Schooled
Getting schooled has a way of happening in many places all at once.
She was bad with money and had no patience for poems.
Two things she warned us never to tamper with. My mother
understood beauty better than poetry and paid
no mind to sweet talk. Bullshit walks is what she would say
if she were my sister who spoke this way and whose fire
raged stronger than my mother’s because my sister fell in love
with the future long before my mother threw her out.
It was her mouth at seventeen that led to her banishment.
Her bad English she picked up over the years
had convinced me that she was a free woman.
It was her mouth that made things happen
for a woman who began like all of us with nothing.

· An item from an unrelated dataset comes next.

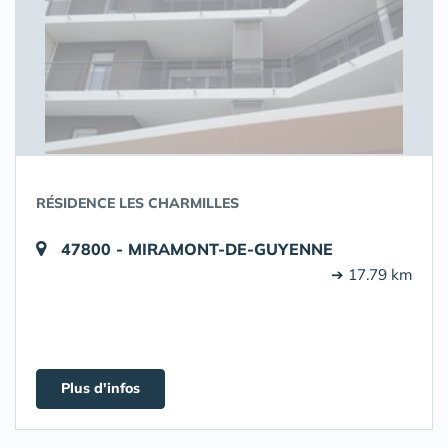
RÉSIDENCE LES CHARMILLES
47800 - MIRAMONT-DE-GUYENNE
➔ 17.79 km
Plus d'infos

But it was our mother’s tongue that formed us
in the way memory hurtles me back to a fight
between my mother and our neighbor who
never stood a chance when he crossed the line
with a slap to my face.
Still in her blue skirt and office blouse
she charged our neighbor’s house
not to demand an apology,
but to dispense the necessary tongue lashing—
her rage sputtering like sparks
from the smithy of a mother’s darkest self.
You can say my mother didn’t know jack
about no line breaks, but she’ll tell you
that one thing leads to another; and violence
and love can happen all at once.
Brass in Pocket
We shuffle in threes and fours. No one ever
mistakes us for wise guys with brass knuckles.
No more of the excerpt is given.